2. Anyone expecting Flagg to put up Carmelo Anthony- or Kevin Durant-like numbers at 17 years old is setting the bar too high. The aspect of the 6-foot-9 forward’s game that has the most room for growth is his ability to create shots attacking off the dribble. Most of Flagg’s 16.3 points per game at Montverde Academy last season came crashing the offensive glass, sinking spot-up jumpers and cutting deftly without the ball. Expect more of the same at Duke.
3. That doesn’t mean that Flagg is overhyped — far from it, in fact. Where Flagg wows scouts the most is with his defensive versatility, his ability to contest a jump shot on the perimeter and rotate to protect the rim. He’s also a relentless rebounder, a willing passer and the sort of fierce competitor who won’t hesitate to sacrifice his body chasing after a loose ball headed out of bounds. He’ll impact winning at Duke in all sorts of ways that don’t show up in a box score.
4. Team outside who could surprise: Xavier. Injuries stripped Xavier of two of its most important frontcourt players last season, but forwards Zach Freemantle and Jerome Hunter are healthy again. The Musketeers are deep, fast-paced, experienced and loaded with shooters. It’s easy to envision Sean Miller guiding this group to a top-four Big East finish and a favorable NCAA tournament seed.
5. Preseason Top 25 team who could disappoint: Rutgers. The arrival of potential top-five draft picks Dylan Harper and Ace Bailey make this the most anticipated Rutgers basketball season in recent memory. The trouble is that the Scarlet Knights underwent a drastic roster rebuild this offseason and retained just one of last year’s nine leaders in minutes played. Rutgers will be a must-see for fans and scouts, but this team is likely to be wildly inconsistent. The Top 25 feels like a ceiling outcome, not the most likely one.
6. Even without Caitlin Clark and Angel Reese, three of college basketball’s best-known players will be the highest-profile returning superstars of the women’s game. More casual fans are familiar with Paige Bueckers, JuJu Watkins and Hannah Hidalgo than, say, Mark Sears, Hunter Dickinson and RJ Davis.

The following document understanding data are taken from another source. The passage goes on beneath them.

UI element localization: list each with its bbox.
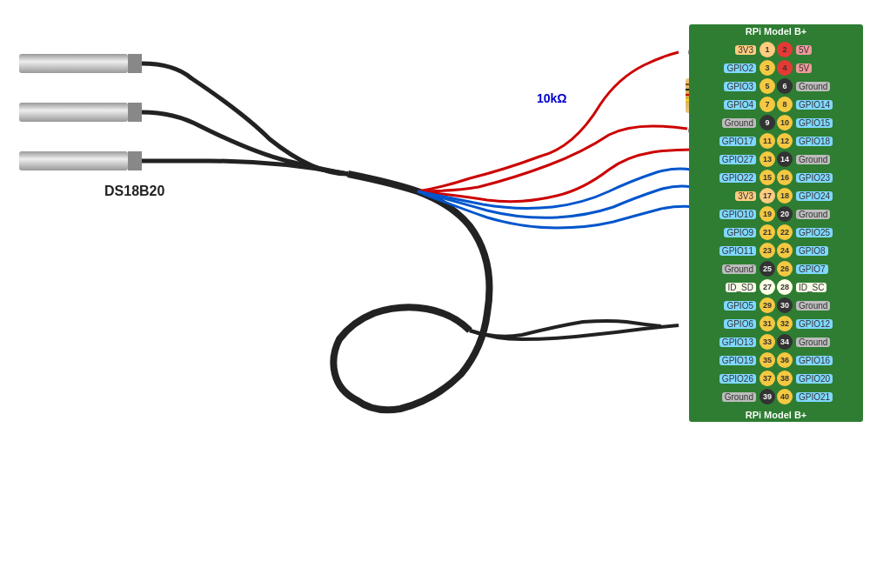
pin-number-right: 12 xyxy=(777,133,793,149)
pin-number-right: 38 xyxy=(777,371,793,386)
pin-number-left: 15 xyxy=(760,170,775,185)
pin-number-left: 5 xyxy=(760,78,775,94)
pin-label-right: GPIO14 xyxy=(793,100,847,110)
pin-label-left: GPIO2 xyxy=(705,63,759,73)
pin-number-left: 1 xyxy=(760,42,775,57)
pin-row: GPIO356Ground xyxy=(693,77,860,95)
pin-row: GPIO2345V xyxy=(693,59,860,77)
pin-number-left: 27 xyxy=(760,279,775,295)
pin-label-right: Ground xyxy=(793,210,847,219)
pin-label-right: GPIO24 xyxy=(793,191,847,201)
pin-row: GPIO221516GPIO23 xyxy=(693,169,860,186)
svg-rect-1 xyxy=(128,54,142,73)
pin-label-right: GPIO20 xyxy=(793,374,847,384)
pin-label-left: GPIO6 xyxy=(705,319,759,329)
pin-row: GPIO263738GPIO20 xyxy=(693,370,860,387)
pin-number-left: 39 xyxy=(760,389,775,404)
pin-number-left: 3 xyxy=(760,60,775,76)
pin-label-right: GPIO7 xyxy=(793,264,847,274)
pin-label-left: GPIO17 xyxy=(705,137,759,146)
pin-number-right: 4 xyxy=(777,60,793,76)
pin-row: GPIO133334Ground xyxy=(693,333,860,351)
pin-number-left: 31 xyxy=(760,316,775,331)
pin-number-left: 33 xyxy=(760,334,775,350)
pin-number-right: 26 xyxy=(777,261,793,277)
pin-number-left: 25 xyxy=(760,261,775,277)
pin-label-right: GPIO16 xyxy=(793,356,847,365)
board-body: 3V3125VGPIO2345VGPIO356GroundGPIO478GPIO… xyxy=(689,38,863,408)
pin-label-right: ID_SC xyxy=(793,283,847,292)
pin-label-right: Ground xyxy=(793,337,847,347)
pin-number-left: 9 xyxy=(760,115,775,130)
pin-number-right: 18 xyxy=(777,188,793,204)
pin-row: GPIO52930Ground xyxy=(693,297,860,314)
pin-row: GPIO478GPIO14 xyxy=(693,96,860,113)
pin-label-left: GPIO27 xyxy=(705,155,759,164)
pin-row: GPIO271314Ground xyxy=(693,150,860,168)
pin-number-left: 37 xyxy=(760,371,775,386)
pin-row: GPIO101920Ground xyxy=(693,205,860,223)
pin-number-left: 7 xyxy=(760,97,775,112)
pin-number-right: 14 xyxy=(777,151,793,167)
pin-row: GPIO92122GPIO25 xyxy=(693,224,860,241)
pin-number-right: 20 xyxy=(777,206,793,222)
pin-label-right: GPIO8 xyxy=(793,246,847,256)
pin-label-right: GPIO15 xyxy=(793,118,847,128)
pin-label-left: GPIO13 xyxy=(705,337,759,347)
pin-label-left: Ground xyxy=(705,392,759,402)
board-footer: RPi Model B+ xyxy=(689,408,863,422)
pin-number-left: 19 xyxy=(760,206,775,222)
pin-row: 3V3125V xyxy=(693,41,860,58)
pin-row: GPIO193536GPIO16 xyxy=(693,351,860,369)
pin-row: GPIO171112GPIO18 xyxy=(693,132,860,150)
svg-text:10kΩ: 10kΩ xyxy=(537,91,567,105)
svg-rect-5 xyxy=(128,151,142,170)
pin-label-right: Ground xyxy=(793,82,847,91)
pin-row: Ground3940GPIO21 xyxy=(693,388,860,405)
pin-number-right: 32 xyxy=(777,316,793,331)
pin-number-right: 24 xyxy=(777,243,793,258)
pin-number-right: 22 xyxy=(777,224,793,240)
svg-rect-4 xyxy=(19,151,128,170)
pin-label-left: Ground xyxy=(705,118,759,128)
pin-number-right: 30 xyxy=(777,297,793,313)
pin-row: ID_SD2728ID_SC xyxy=(693,278,860,296)
pin-label-right: GPIO23 xyxy=(793,173,847,183)
pin-label-right: GPIO25 xyxy=(793,228,847,237)
pin-number-right: 16 xyxy=(777,170,793,185)
pin-label-left: GPIO22 xyxy=(705,173,759,183)
pin-label-right: 5V xyxy=(793,45,847,55)
pin-number-right: 8 xyxy=(777,97,793,112)
pin-number-right: 6 xyxy=(777,78,793,94)
svg-rect-3 xyxy=(128,103,142,122)
pin-label-right: 5V xyxy=(793,63,847,73)
pin-row: Ground2526GPIO7 xyxy=(693,260,860,277)
pin-label-left: GPIO9 xyxy=(705,228,759,237)
pin-label-left: 3V3 xyxy=(705,45,759,55)
pin-number-left: 21 xyxy=(760,224,775,240)
pin-label-left: 3V3 xyxy=(705,191,759,201)
pin-number-right: 34 xyxy=(777,334,793,350)
pin-row: GPIO112324GPIO8 xyxy=(693,242,860,259)
pin-label-left: GPIO4 xyxy=(705,100,759,110)
pin-label-left: Ground xyxy=(705,264,759,274)
pin-label-right: GPIO18 xyxy=(793,137,847,146)
pin-row: Ground910GPIO15 xyxy=(693,114,860,131)
pin-number-right: 10 xyxy=(777,115,793,130)
pin-label-left: GPIO3 xyxy=(705,82,759,91)
pin-number-left: 13 xyxy=(760,151,775,167)
pin-number-left: 11 xyxy=(760,133,775,149)
pin-number-left: 23 xyxy=(760,243,775,258)
svg-rect-2 xyxy=(19,103,128,122)
board-header: RPi Model B+ xyxy=(689,24,863,38)
pin-number-right: 28 xyxy=(777,279,793,295)
pin-label-right: Ground xyxy=(793,155,847,164)
svg-rect-0 xyxy=(19,54,128,73)
pin-number-right: 36 xyxy=(777,352,793,368)
gpio-board: RPi Model B+ 3V3125VGPIO2345VGPIO356Grou… xyxy=(689,24,863,422)
pin-label-left: GPIO26 xyxy=(705,374,759,384)
pin-label-left: GPIO10 xyxy=(705,210,759,219)
pin-number-left: 17 xyxy=(760,188,775,204)
pin-label-right: GPIO12 xyxy=(793,319,847,329)
pin-row: 3V31718GPIO24 xyxy=(693,187,860,204)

7. Tony Bennett and Jay Wright won’t be the last high-profile men’s basketball coaches to retire in their prime. The job is more stressful and all-consuming now that the transfer portal has produced unfettered free agency and the loosening of NIL rules has turned recruiting battles into bidding wars. Not every coach can stomach monitoring the portal every minute of every day, haggling with agents and re-recruiting their own rosters. Some will inevitably decide that no amount of money and prestige is worth that lifestyle.
8. The answer isn’t turning back the clock. College basketball is fairer now that the players who help create generational wealth for coaches like Bennett can claim a piece of that money for themselves. The blame rests on the NCAA and its member institutions for refusing to embark on any proactive reform until the court system forced their hands. Now the sport is sure to lose more of its most well-respected teachers until changes are made to regulate the chaos.
9. What do you get when you combine a roster reminiscent of some of John Calipari’s deepest Kentucky teams and a modern offensive system that prioritizes spacing and 3-point shooting? The answer is 2024-25 Alabama. The Crimson Tide return five rotation players from last year’s Final Four team and add four coveted transfers and a pair of five-star freshmen. If Nate Oats can persuade his players to sacrifice for the good of the team and to give a consistent defensive effort, Alabama could win its first national title.
10. The SEC will be college basketball’s deepest conference. There are few off nights in a league whose projected 12th-place team, Georgia, features a future lottery pick in its frontcourt and a pair of sophomore guards with breakout potential.
11. The Big 12 will remain college basketball’s best conference. The projected top tier of Kansas, Houston, Iowa State, Baylor and Arizona will double as five of the nation’s top dozen teams this season.
12. This is finally the year that the Big Ten … nah, not happening. The Big Ten, as so often happens, is loaded with lots of good teams but no great ones. The league could easily send eight teams to the NCAA tournament but none to the Elite Eight.
13. Can Dan Hurley attain men’s college basketball’s first three-peat since John Wooden’s UCLA dynasty won seven national championships in a row from 1967-1973? UConn is a serious threat despite replacing four starters from the team that cruised through last year’s NCAA tournament bracket. The center position is where UConn is the most unproven. Either the Huskies will need 40 minutes from Samson Johnson and transfer Tarris Reed, or forward Alex Karaban may have to play some small-ball five.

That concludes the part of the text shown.